3) If the airline is actually able to list publicly after having bypassed the SEBI profitability condition, the question is this: with the Air India brand having taken a severe beating over the last several years, with a mountain each of losses and debt and with a bloated workforce, which retail investor would like to buy share of the Maharaja?
So given all these considerations, perhaps the government has been floating trial balloons when it talks of listing Air India or seeking widely dispersed shareholding. On the other point, which is having an independent board to run Air India, how is that even feasible unless the government exits the airline completely? The independence of boards where the government nominees make up any significant quorum remains a myth.
The only option before the government that still remains is revising the terms of the sale and going ahead with a second attempt at inviting bids, like the first time, from stakeholders. This time around, it should propose a complete exit from Air India, lesser debt burden on the buyer – the first attempt saw it proposing over Rs 33,000 crore to the buyer, taking care of the employees before the sale instead of asking the buyer to bear their costs and perhaps also a climb down over the reserve price.
Instead of expecting a neat earning from the sale of Air India, the government should ideally consider a scenario where the airline is sold for a token amount, even Re 1 would do. This would rid the government of a perpetual white elephant which demands more money each passing year just to stay alive. For the buyer, it would still mean substantial investments in turning around the airline, tackling the debt pile and fighting off intensified competition in both, domestic and international markets.

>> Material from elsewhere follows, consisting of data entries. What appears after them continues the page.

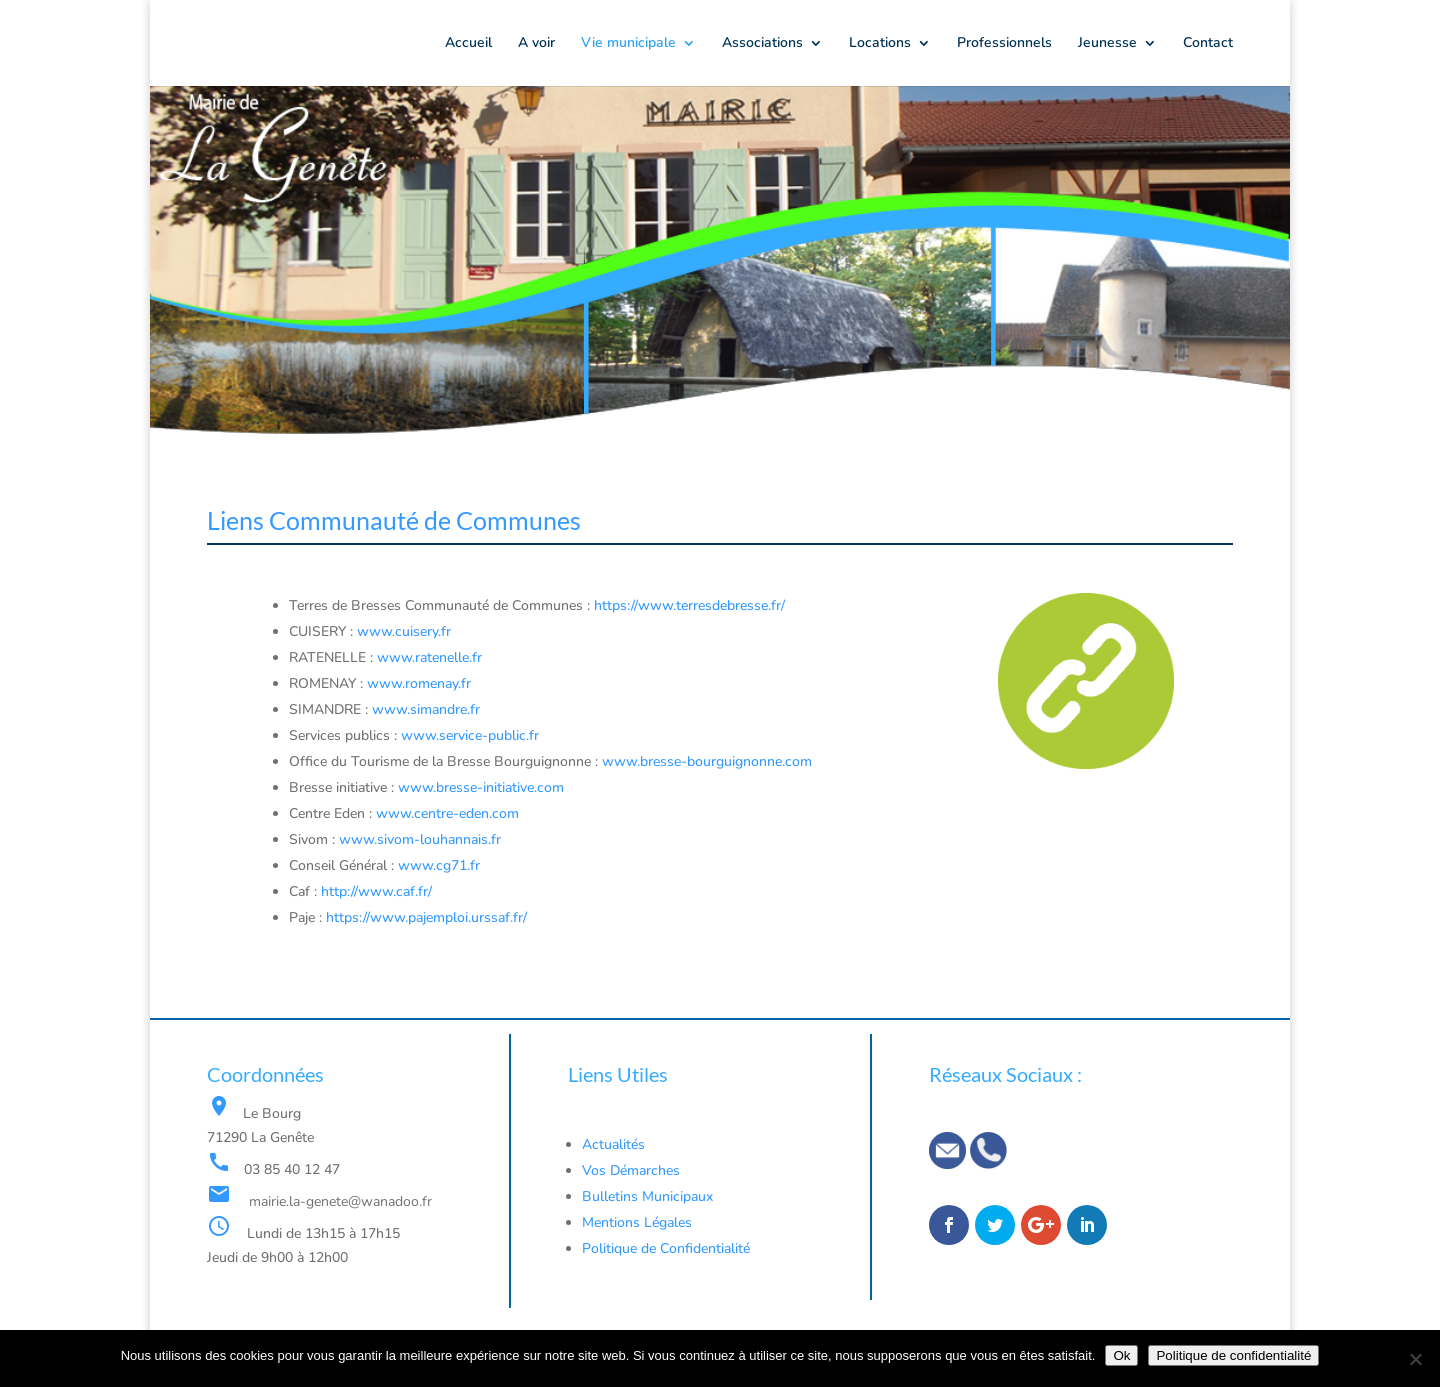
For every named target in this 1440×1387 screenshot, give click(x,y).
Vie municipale (628, 44)
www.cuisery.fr (404, 631)
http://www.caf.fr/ (376, 891)
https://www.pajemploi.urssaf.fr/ (426, 917)
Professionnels (1004, 44)
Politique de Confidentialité (668, 1248)
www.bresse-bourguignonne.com (707, 761)
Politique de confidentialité (1233, 1355)
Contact (1208, 44)
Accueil (468, 44)
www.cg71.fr (439, 865)
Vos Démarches (631, 1170)
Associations (762, 44)
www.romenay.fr (419, 683)
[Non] (1415, 1359)
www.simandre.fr (426, 709)
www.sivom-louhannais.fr (418, 839)
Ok (1121, 1355)
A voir (536, 44)
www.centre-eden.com (447, 813)
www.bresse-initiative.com (481, 787)
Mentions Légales (637, 1222)
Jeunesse (1107, 44)
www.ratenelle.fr (429, 657)
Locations (880, 44)
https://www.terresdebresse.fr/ (689, 605)
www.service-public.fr (470, 735)
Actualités (613, 1144)
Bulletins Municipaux (647, 1196)
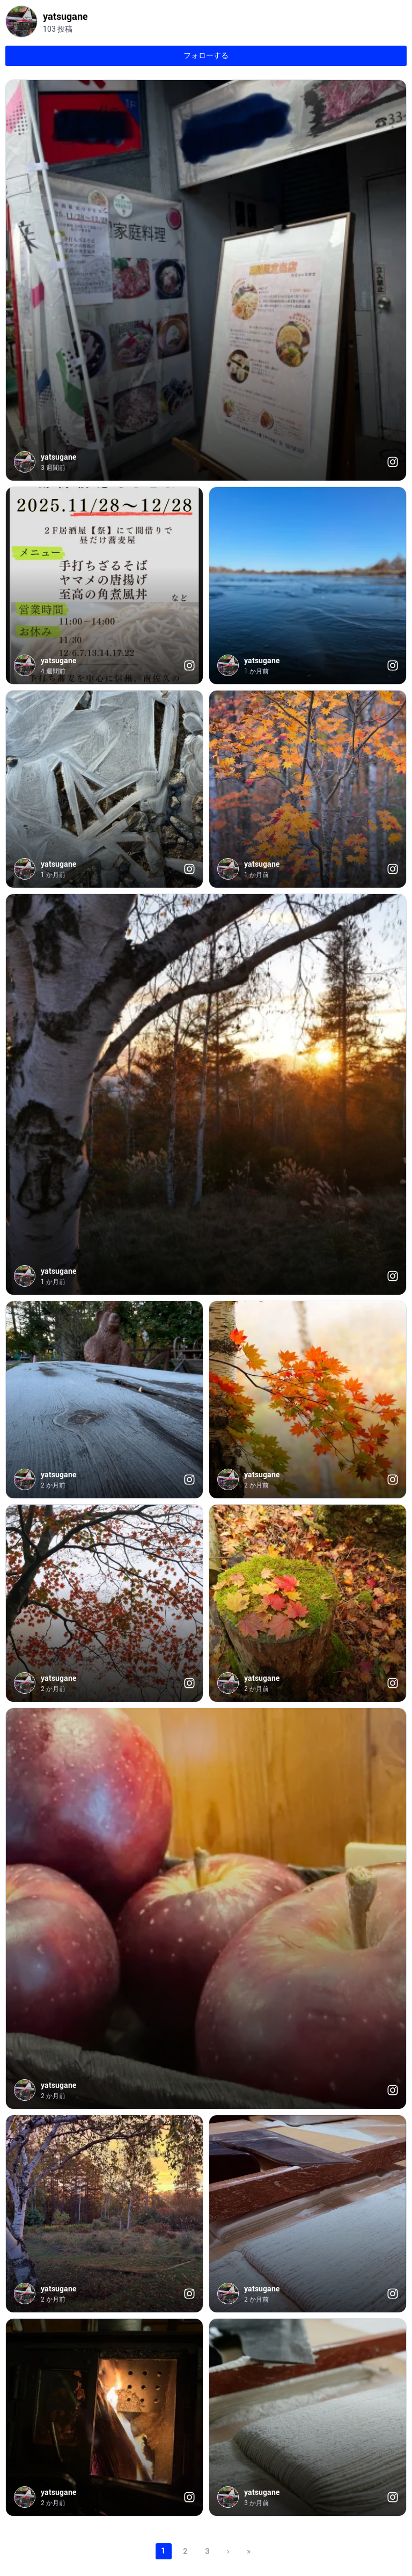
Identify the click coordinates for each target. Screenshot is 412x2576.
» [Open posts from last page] (249, 2551)
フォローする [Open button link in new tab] (206, 55)
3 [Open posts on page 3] (207, 2551)
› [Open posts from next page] (228, 2551)
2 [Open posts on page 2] (185, 2551)
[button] (206, 280)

That is, of course, if the government is at all serious in trying to get Air India off its hands. Many believe that the myriad and diverse statements which are coming thick and fast over the state-run airlines's fate show a complete lack of intent on the government’s part to go ahead with the sale. If this is indeed the case, it would be more of a pity since this government at least has the political will to go through with one of the trickiest divestments of all time.